→ WORK ITEM: The records below hold pictures; please leave those out and retype the rest exactly.

→ RECORD EXTRACTS:
<<<<

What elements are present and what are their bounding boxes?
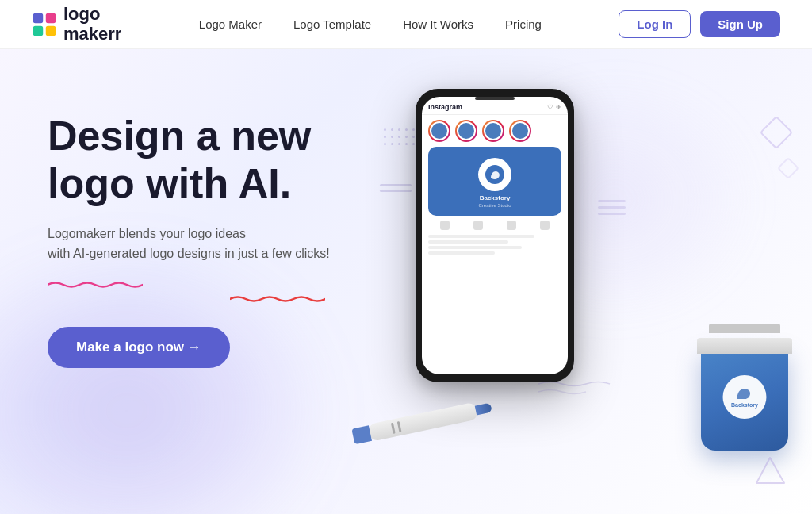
dot bbox=[405, 136, 408, 138]
phone-frame: Instagram ♡ ✈ bbox=[416, 89, 574, 382]
dot bbox=[405, 128, 408, 131]
brand-name: logomakerr bbox=[63, 5, 121, 43]
dot bbox=[412, 136, 415, 138]
nav-link-pricing[interactable]: Pricing bbox=[505, 17, 542, 31]
cta-label: Make a logo now → bbox=[76, 339, 201, 355]
deco-line-small bbox=[598, 200, 626, 202]
deco-line-small bbox=[598, 213, 626, 215]
nav-item-logo-template[interactable]: Logo Template bbox=[293, 17, 371, 32]
dot bbox=[398, 128, 400, 131]
ig-title: Instagram bbox=[428, 103, 547, 111]
hero-cta-button[interactable]: Make a logo now → bbox=[48, 327, 230, 368]
hero-headline: Design a new logo with AI. bbox=[48, 113, 389, 208]
navbar: logomakerr Logo Maker Logo Template How … bbox=[0, 0, 812, 49]
story-circle bbox=[509, 120, 531, 142]
svg-rect-1 bbox=[46, 13, 56, 22]
story-circle bbox=[482, 120, 504, 142]
deco-lines-2 bbox=[598, 200, 626, 215]
comment-line bbox=[428, 251, 495, 255]
signature-icon bbox=[534, 376, 614, 400]
story-inner bbox=[484, 121, 503, 140]
ig-actions bbox=[422, 216, 568, 233]
dot bbox=[391, 143, 393, 145]
hero-content: Design a new logo with AI. Logomakerr bl… bbox=[48, 113, 389, 270]
nav-link-logo-template[interactable]: Logo Template bbox=[293, 17, 371, 31]
marker-cap bbox=[351, 425, 372, 444]
ig-post-card: Backstory Creative Studio bbox=[428, 147, 561, 216]
dot bbox=[391, 136, 393, 138]
signature-lines bbox=[534, 376, 614, 403]
nav-link-logo-maker[interactable]: Logo Maker bbox=[199, 17, 262, 31]
ig-brand-name: Backstory bbox=[480, 194, 511, 201]
ig-tagline: Creative Studio bbox=[478, 203, 511, 208]
phone-mockup: Instagram ♡ ✈ bbox=[416, 89, 574, 382]
nav-item-logo-maker[interactable]: Logo Maker bbox=[199, 17, 262, 32]
nav-actions: Log In Sign Up bbox=[619, 10, 780, 38]
comment-line bbox=[428, 235, 534, 238]
dot bbox=[398, 143, 400, 145]
svg-rect-0 bbox=[33, 13, 43, 22]
marker-tip bbox=[475, 403, 492, 416]
ig-action-share bbox=[507, 221, 516, 230]
marker-stripe bbox=[391, 423, 396, 434]
ig-comments bbox=[422, 233, 568, 259]
squiggle-red-icon bbox=[230, 295, 325, 303]
dot bbox=[405, 143, 408, 145]
coffee-cup-mockup: Backstory bbox=[701, 347, 796, 466]
dot bbox=[412, 128, 415, 131]
cup-brand-name: Backstory bbox=[731, 402, 758, 409]
cup-body: Backstory bbox=[701, 347, 788, 451]
ig-action-save bbox=[540, 221, 550, 230]
hero-subtext: Logomakerr blends your logo ideas with A… bbox=[48, 224, 389, 264]
cup-lid bbox=[697, 338, 792, 354]
nav-link-how-it-works[interactable]: How It Works bbox=[403, 17, 473, 31]
hero-section: Design a new logo with AI. Logomakerr bl… bbox=[0, 49, 812, 514]
ig-action-heart bbox=[440, 221, 450, 230]
comment-line bbox=[428, 246, 522, 249]
marker-mockup bbox=[367, 394, 516, 450]
squiggle-pink-icon bbox=[48, 281, 143, 289]
comment-line bbox=[428, 240, 508, 244]
hero-visuals: Instagram ♡ ✈ bbox=[352, 49, 812, 514]
marker-body bbox=[367, 401, 480, 442]
phone-screen: Instagram ♡ ✈ bbox=[422, 97, 568, 374]
ig-post-logo bbox=[478, 158, 511, 191]
dot bbox=[391, 128, 393, 131]
cup-logo-circle: Backstory bbox=[723, 375, 767, 419]
cup-logo-icon bbox=[733, 385, 756, 402]
svg-rect-3 bbox=[46, 25, 56, 35]
story-circle bbox=[428, 120, 450, 142]
ig-action-comment bbox=[473, 221, 483, 230]
dot bbox=[398, 136, 400, 138]
svg-marker-5 bbox=[756, 458, 784, 483]
phone-notch bbox=[475, 97, 515, 100]
marker-stripe bbox=[397, 421, 402, 432]
ig-stories bbox=[422, 115, 568, 147]
triangle-decoration bbox=[753, 451, 788, 490]
triangle-icon bbox=[753, 451, 788, 487]
backstory-logo-icon bbox=[484, 163, 506, 186]
dot bbox=[412, 143, 415, 145]
story-inner bbox=[430, 121, 449, 140]
cup-lid-top bbox=[709, 324, 780, 333]
nav-item-how-it-works[interactable]: How It Works bbox=[403, 17, 473, 32]
diamond-decoration-2 bbox=[777, 157, 799, 179]
deco-line-small bbox=[598, 206, 626, 209]
login-button[interactable]: Log In bbox=[619, 10, 691, 38]
logo-icon bbox=[32, 12, 57, 37]
svg-rect-2 bbox=[33, 25, 43, 35]
logo[interactable]: logomakerr bbox=[32, 5, 121, 43]
signup-button[interactable]: Sign Up bbox=[700, 11, 780, 37]
story-circle bbox=[455, 120, 477, 142]
nav-item-pricing[interactable]: Pricing bbox=[505, 17, 542, 32]
nav-links: Logo Maker Logo Template How It Works Pr… bbox=[199, 17, 542, 32]
story-inner bbox=[511, 121, 530, 140]
diamond-decoration-1 bbox=[760, 116, 793, 149]
story-inner bbox=[457, 121, 476, 140]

>>>>

→ SOLUTION TO THIS EXERCISE:
What elements are present and what are their bounding boxes?
dot bbox=[405, 136, 408, 138]
phone-frame: Instagram ♡ ✈ bbox=[416, 89, 574, 382]
dot bbox=[405, 128, 408, 131]
brand-name: logomakerr bbox=[63, 5, 121, 43]
dot bbox=[412, 136, 415, 138]
nav-link-pricing[interactable]: Pricing bbox=[505, 17, 542, 31]
cta-label: Make a logo now → bbox=[76, 339, 201, 355]
deco-line-small bbox=[598, 200, 626, 202]
deco-line-small bbox=[598, 213, 626, 215]
nav-item-logo-template[interactable]: Logo Template bbox=[293, 17, 371, 32]
dot bbox=[398, 128, 400, 131]
ig-title: Instagram bbox=[428, 103, 547, 111]
hero-cta-button[interactable]: Make a logo now → bbox=[48, 327, 230, 368]
hero-headline: Design a new logo with AI. bbox=[48, 113, 389, 208]
navbar: logomakerr Logo Maker Logo Template How … bbox=[0, 0, 812, 49]
story-circle bbox=[509, 120, 531, 142]
svg-rect-1 bbox=[46, 13, 56, 22]
story-circle bbox=[482, 120, 504, 142]
deco-lines-2 bbox=[598, 200, 626, 215]
comment-line bbox=[428, 251, 495, 255]
signature-icon bbox=[534, 376, 614, 400]
story-inner bbox=[484, 121, 503, 140]
ig-actions bbox=[422, 216, 568, 233]
dot bbox=[391, 143, 393, 145]
hero-content: Design a new logo with AI. Logomakerr bl… bbox=[48, 113, 389, 270]
nav-link-logo-template[interactable]: Logo Template bbox=[293, 17, 371, 31]
marker-cap bbox=[351, 425, 372, 444]
ig-post-card: Backstory Creative Studio bbox=[428, 147, 561, 216]
dot bbox=[391, 136, 393, 138]
signature-lines bbox=[534, 376, 614, 403]
nav-link-logo-maker[interactable]: Logo Maker bbox=[199, 17, 262, 31]
ig-brand-name: Backstory bbox=[480, 194, 511, 201]
ig-tagline: Creative Studio bbox=[478, 203, 511, 208]
phone-mockup: Instagram ♡ ✈ bbox=[416, 89, 574, 382]
nav-item-logo-maker[interactable]: Logo Maker bbox=[199, 17, 262, 32]
nav-actions: Log In Sign Up bbox=[619, 10, 780, 38]
comment-line bbox=[428, 235, 534, 238]
dot bbox=[398, 143, 400, 145]
svg-rect-0 bbox=[33, 13, 43, 22]
marker-tip bbox=[475, 403, 492, 416]
ig-action-share bbox=[507, 221, 516, 230]
marker-stripe bbox=[391, 423, 396, 434]
ig-comments bbox=[422, 233, 568, 259]
squiggle-red-icon bbox=[230, 295, 325, 303]
dot bbox=[405, 143, 408, 145]
coffee-cup-mockup: Backstory bbox=[701, 347, 796, 466]
dot bbox=[412, 128, 415, 131]
cup-brand-name: Backstory bbox=[731, 402, 758, 409]
cup-body: Backstory bbox=[701, 347, 788, 451]
ig-action-save bbox=[540, 221, 550, 230]
hero-subtext: Logomakerr blends your logo ideas with A… bbox=[48, 224, 389, 264]
cup-lid bbox=[697, 338, 792, 354]
nav-link-how-it-works[interactable]: How It Works bbox=[403, 17, 473, 31]
hero-section: Design a new logo with AI. Logomakerr bl… bbox=[0, 49, 812, 514]
ig-action-heart bbox=[440, 221, 450, 230]
comment-line bbox=[428, 246, 522, 249]
marker-mockup bbox=[367, 394, 516, 450]
squiggle-pink-icon bbox=[48, 281, 143, 289]
comment-line bbox=[428, 240, 508, 244]
hero-visuals: Instagram ♡ ✈ bbox=[352, 49, 812, 514]
marker-body bbox=[367, 401, 480, 442]
phone-screen: Instagram ♡ ✈ bbox=[422, 97, 568, 374]
ig-post-logo bbox=[478, 158, 511, 191]
dot bbox=[391, 128, 393, 131]
cup-logo-circle: Backstory bbox=[723, 375, 767, 419]
cup-logo-icon bbox=[733, 385, 756, 402]
svg-rect-3 bbox=[46, 25, 56, 35]
story-circle bbox=[428, 120, 450, 142]
ig-action-comment bbox=[473, 221, 483, 230]
dot bbox=[398, 136, 400, 138]
svg-marker-5 bbox=[756, 458, 784, 483]
phone-notch bbox=[475, 97, 515, 100]
marker-stripe bbox=[397, 421, 402, 432]
ig-stories bbox=[422, 115, 568, 147]
triangle-decoration bbox=[753, 451, 788, 490]
triangle-icon bbox=[753, 451, 788, 487]
backstory-logo-icon bbox=[484, 163, 506, 186]
dot bbox=[412, 143, 415, 145]
story-inner bbox=[430, 121, 449, 140]
cup-lid-top bbox=[709, 324, 780, 333]
nav-item-how-it-works[interactable]: How It Works bbox=[403, 17, 473, 32]
diamond-decoration-2 bbox=[777, 157, 799, 179]
deco-line-small bbox=[598, 206, 626, 209]
login-button[interactable]: Log In bbox=[619, 10, 691, 38]
logo-icon bbox=[32, 12, 57, 37]
svg-rect-2 bbox=[33, 25, 43, 35]
logo[interactable]: logomakerr bbox=[32, 5, 121, 43]
signup-button[interactable]: Sign Up bbox=[700, 11, 780, 37]
story-circle bbox=[455, 120, 477, 142]
nav-item-pricing[interactable]: Pricing bbox=[505, 17, 542, 32]
nav-links: Logo Maker Logo Template How It Works Pr… bbox=[199, 17, 542, 32]
story-inner bbox=[511, 121, 530, 140]
diamond-decoration-1 bbox=[760, 116, 793, 149]
story-inner bbox=[457, 121, 476, 140]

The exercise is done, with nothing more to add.